More than 110 executives from the commercial real estate sector – encompassing office buildings, shopping malls, warehouses, hotels, and apartment buildings – participated in the survey. For the first time, the survey’s current and future conditions indices merged, scoring an Overall Sentiment Index of 74 (down from 76 in the previous quarter).
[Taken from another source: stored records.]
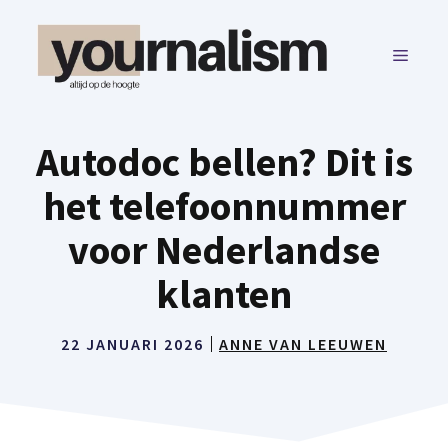
Ga
naar
MENU
de
inhoud
Autodoc bellen? Dit is
het telefoonnummer
voor Nederlandse
klanten
22 JANUARI 2026
ANNE VAN LEEUWEN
The score suggests a relatively positive trend and a flat trajectory.

The Overall Sentiment Index is calculated based on averages of both current and future indices measured on a scale of 1 to 100. To reach an overall Index of 100, for example, all survey respondents would have to answer that market metrics are “much better” today (current conditions) compared to one year ago, and will also be “much better” 12 months from now (future conditions).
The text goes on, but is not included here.